Belajar dari Lingkungan, Pembelajaran Kontekstual melalui Observasi Tumbuhan di SKB Klaten
Klaten, 9 September 2025 – Pembelajaran Bahasa Indonesia di SKB Klaten dilakukan dengan cara yang kontekstual melalui kegiatan observasi tumbuhan di lingkungan sekitar. Kegiatan ini dilaksanakan oleh Zahra Aulia Moehan selaku mahasiswa Prodi Pendidikan Nonformal, Fakultas Ilmu Pendidikan. Kegiatan Praktik Kependidikan (PK) bersama warga belajar Paket C kelas X sebagai bagian dari pembelajaran materi Teks Laporan Hasil Observasi. Kegiatan diawali dengan penjelasan materi mengenai observasi, warga belajar dikenalkan dengan beberapa hal yang perlu diperhatikan, seperti menemukan fakta, menyusun pernyataan umum, mengenali ciri-ciri, serta menjelaskan manfaat dari objek yang diamati. Untuk membantu warga belajar memahami materi, diberikan contoh menggunakan tanaman replika yang tersedia di dalam kelas. Melalui contoh tersebut, warga belajar diajak untuk memahami bagaimana suatu objek diamati dan dijelaskan berdasarkan informasi yang ditemukan. Setelah memahami materi, warga belajar menerima LKPD (Lembar Kerja Peserta Didik) yang menjadi panduan selama kegiatan. Mereka kemudian diarahkan untuk keluar kelas dan melakukan pengamatan secara langsung terhadap tumbuhan yang terdapat di halaman dan lingkungan sekitar SKB Klaten.
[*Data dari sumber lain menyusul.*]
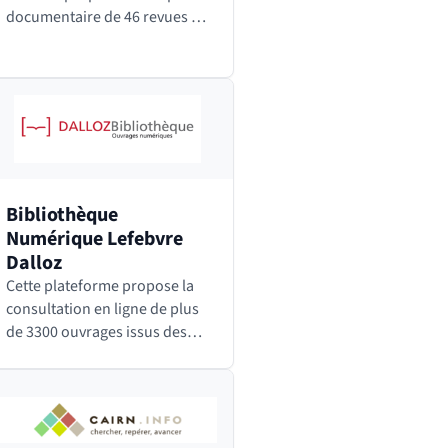
documentaire de 46 revues de
comptes rendus scientifiques
rédigés en temps réel par des
spécialistes et couvrant 40
domaines de la recherche
en…
Bibliothèque
Numérique Lefebvre
Dalloz
Cette plateforme propose la
consultation en ligne de plus
de 3300 ouvrages issus des
grandes collections
imprimées Dalloz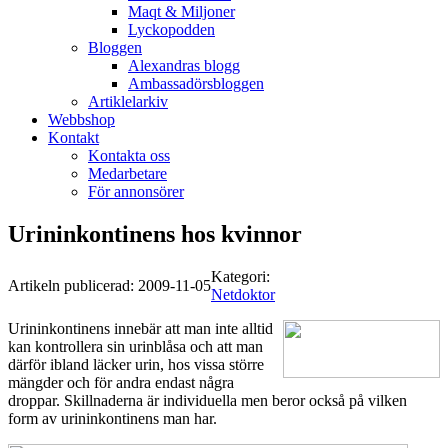
Maqt & Miljoner
Lyckopodden
Bloggen
Alexandras blogg
Ambassadörsbloggen
Artiklelarkiv
Webbshop
Kontakt
Kontakta oss
Medarbetare
För annonsörer
Urininkontinens hos kvinnor
Kategori:
Artikeln publicerad:
2009-11-05
Netdoktor
Urininkontinens innebär att man inte alltid
kan kontrollera sin urinblåsa och att man
därför ibland läcker urin, hos vissa större
mängder och för andra endast några
droppar. Skillnaderna är individuella men beror också på vilken
form av urininkontinens man har.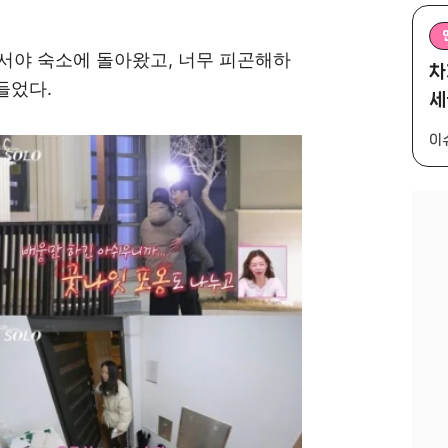
돼서야 숙소에 돌아왔고, 너무 피곤해하
차
들었다.
세
이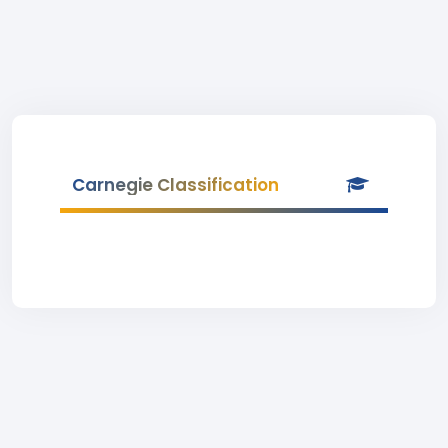
Carnegie Classification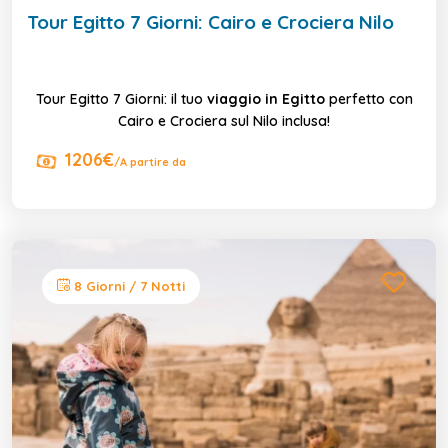
Tour Egitto 7 Giorni: Cairo e Crociera Nilo
Tour Egitto 7 Giorni: il tuo
viaggio in Egitto
perfetto con
Cairo e Crociera sul Nilo inclusa!
1206€
/A partire da
8 Giorni / 7 Notti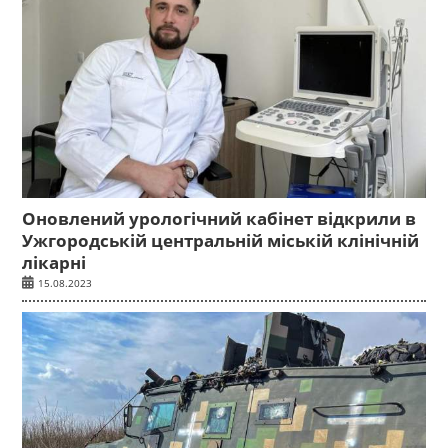
Оновлений урологічний кабінет відкрили в
Ужгородській центральній міській клінічній
лікарні
15.08.2023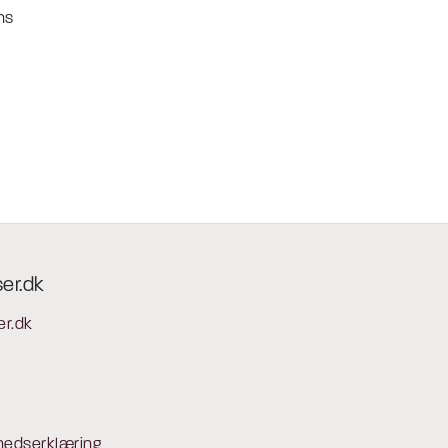
ns
ser.dk
er.dk
hedserklæring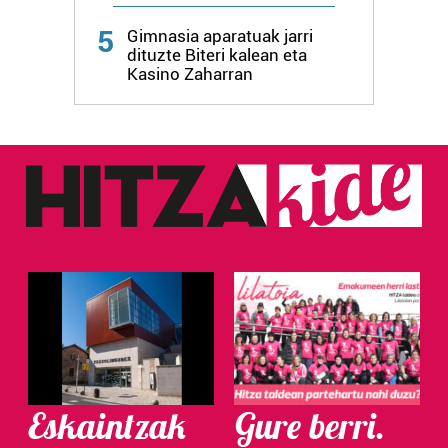
5
Gimnasia aparatuak jarri
dituzte Biteri kalean eta
Kasino Zaharran
Eskaintzak
Gure berri.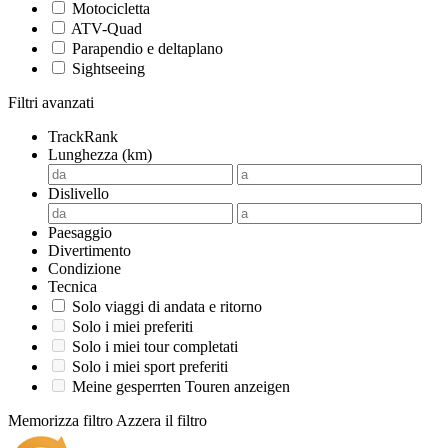
Motocicletta
ATV-Quad
Parapendio e deltaplano
Sightseeing
Filtri avanzati
TrackRank
Lunghezza (km)
Dislivello
Paesaggio
Divertimento
Condizione
Tecnica
Solo viaggi di andata e ritorno
Solo i miei preferiti
Solo i miei tour completati
Solo i miei sport preferiti
Meine gesperrten Touren anzeigen
Memorizza filtro
Azzera il filtro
Kegiatan observasi dilakukan dengan mengamati tumbuhan yang ditemukan di sekitar lingkungan SKB. Hasil pengamatan kemudian dicatat pada LKPD, termasuk informasi mengenai fakta, ciri-ciri, manfaat, serta pernyataan umum dari tumbuhan yang diamati. Setelah selesai melakukan pengamatan, warga belajar kembali berdiskusi bersama kelompok untuk mengolah hasil temuan mereka. Dari hasil pengamatan tersebut, setiap kelompok kemudian menyusun laporan sederhana berdasarkan informasi yang telah mereka peroleh. Tahap ini menjadi bagian penting dalam pembelajaran karena warga belajar tidak hanya mempelajari materi secara teori, tetapi juga mencoba menerapkannya secara langsung melalui objek yang ada di lingkungan mereka sendiri. Setelah laporan selesai disusun, perwakilan dari setiap kelompok diberikan kesempatan untuk mempresentasikan hasil pengamatannya di depan kelas. Kegiatan presentasi menjadi ruang bagi warga belajar untuk menyampaikan informasi yang telah mereka temukan sekaligus melatih keberanian dalam mengomunikasikan hasil pekerjaan mereka.
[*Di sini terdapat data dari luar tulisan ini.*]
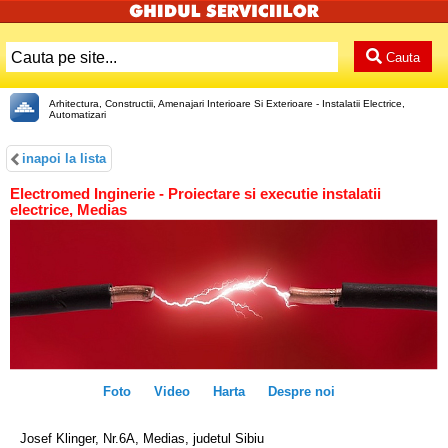
Cauta
Arhitectura, Constructii, Amenajari Interioare Si Exterioare - Instalatii Electrice,
Automatizari
inapoi la lista
Electromed Inginerie - Proiectare si executie instalatii
electrice, Medias
Foto
Video
Harta
Despre noi
Josef Klinger, Nr.6A, Medias, judetul Sibiu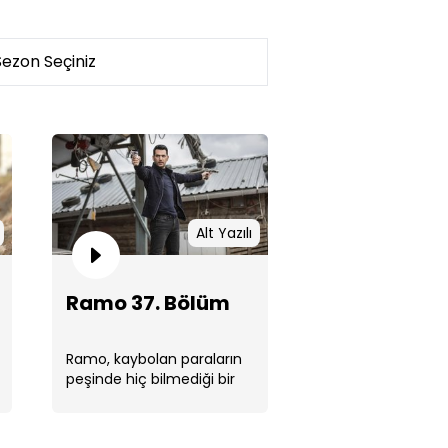
o 37. Bölüm
Alt Yazılı
Ramo 37. Bölüm
Ramo, kaybolan paraların
o 36. Bölüm
peşinde hiç bilmediği bir
kasabaya ulaşır.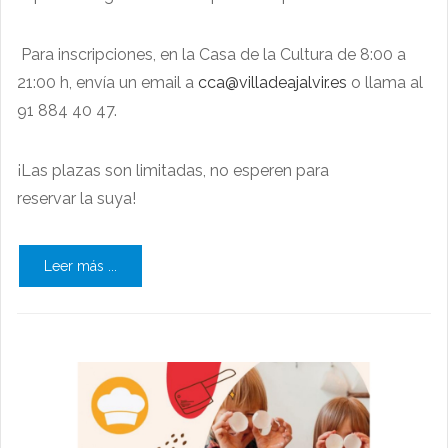
Para inscripciones, en la Casa de la Cultura de 8:00 a
21:00 h, envía un email a
cca@villadeajalvir.es
o llama al
91 884 40 47.
¡Las plazas son limitadas, no esperen para
reservar la suya!
Leer más ...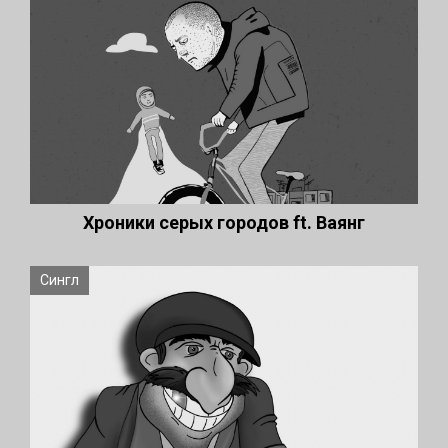
Хроники серых городов ft. Ваянг
Сингл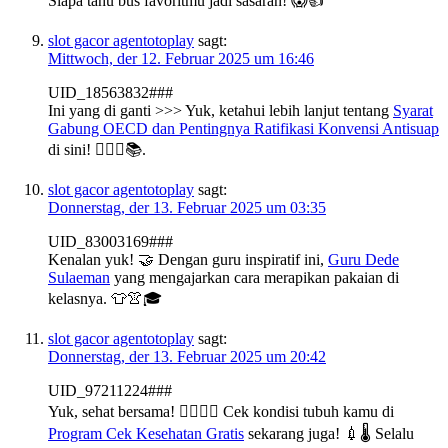
Siapa tahu bus favoritmu jadi sasaran! 😱👍
slot gacor agentotoplay
sagt:
Mittwoch, der 12. Februar 2025 um 16:46
UID_18563832###
Ini yang di ganti >>> Yuk, ketahui lebih lanjut tentang
Syarat
Gabung OECD dan Pentingnya Ratifikasi Konvensi Antisuap
di sini! 🕵️‍♀️🔎📚.
slot gacor agentotoplay
sagt:
Donnerstag, der 13. Februar 2025 um 03:35
UID_83003169###
Kenalan yuk! 🤝 Dengan guru inspiratif ini,
Guru Dede
Sulaeman
yang mengajarkan cara merapikan pakaian di
kelasnya. 👕👚🎓
slot gacor agentotoplay
sagt:
Donnerstag, der 13. Februar 2025 um 20:42
UID_97211224###
Yuk, sehat bersama! 👨‍⚕️👩‍⚕️ Cek kondisi tubuh kamu di
Program Cek Kesehatan Gratis
sekarang juga! 💉🌡️ Selalu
Penggunaan lingkungan sekitar sebagai sumber belajar membuat materi observasi lebih mudah dipahami karena warga belajar dapat melihat dan mengamati objek secara langsung. Pembelajaran juga tidak hanya berfokus pada penyampaian materi, tetapi memberikan kesempatan kepada warga belajar untuk mencari informasi, berdiskusi, menulis, dan menyampaikan hasilnya.
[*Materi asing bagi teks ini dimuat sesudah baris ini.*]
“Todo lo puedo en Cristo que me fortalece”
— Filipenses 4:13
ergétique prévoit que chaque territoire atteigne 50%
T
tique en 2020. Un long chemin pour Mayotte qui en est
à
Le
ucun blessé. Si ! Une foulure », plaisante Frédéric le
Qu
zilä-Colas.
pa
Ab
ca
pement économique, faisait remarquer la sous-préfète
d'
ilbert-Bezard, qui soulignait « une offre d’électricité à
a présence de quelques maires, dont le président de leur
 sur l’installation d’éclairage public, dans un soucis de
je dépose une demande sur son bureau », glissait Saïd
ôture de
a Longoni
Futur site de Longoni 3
Kegiatan tersebut sejalan dengan Sustainable Development Goal (SDG) 4: Pendidikan Berkualitas, khususnya dalam upaya menciptakan proses pembelajaran yang inklusif, bermakna, dan mendorong keterlibatan aktif peserta didik. Melalui kegiatan observasi, warga belajar dilatih untuk mengembangkan kemampuan memahami informasi, mencatat fakta, menyusun tulisan, serta mengomunikasikan hasil pengamatan. Selain itu, pemanfaatan tumbuhan dan lingkungan SKB sebagai sumber belajar juga memiliki keterkaitan dengan SDG 15: Ekosistem Daratan. Meskipun kegiatan ini tidak secara langsung berupa program pelestarian lingkungan, pembelajaran melalui pengamatan tumbuhan dapat menjadi salah satu cara untuk mengenalkan warga belajar pada lingkungan yang ada di sekitar mereka.
Melalui kegiatan sederhana tersebut, pembelajaran Bahasa Indonesia diharapkan tidak hanya memberikan pemahaman mengenai materi observasi, tetapi juga memberikan pengalaman belajar yang dekat dengan kehidupan sehari-hari. Lingkungan sekitar SKB pun dapat dimanfaatkan sebagai ruang belajar yang membantu warga belajar menghubungkan materi dengan kondisi nyata di sekitarnya.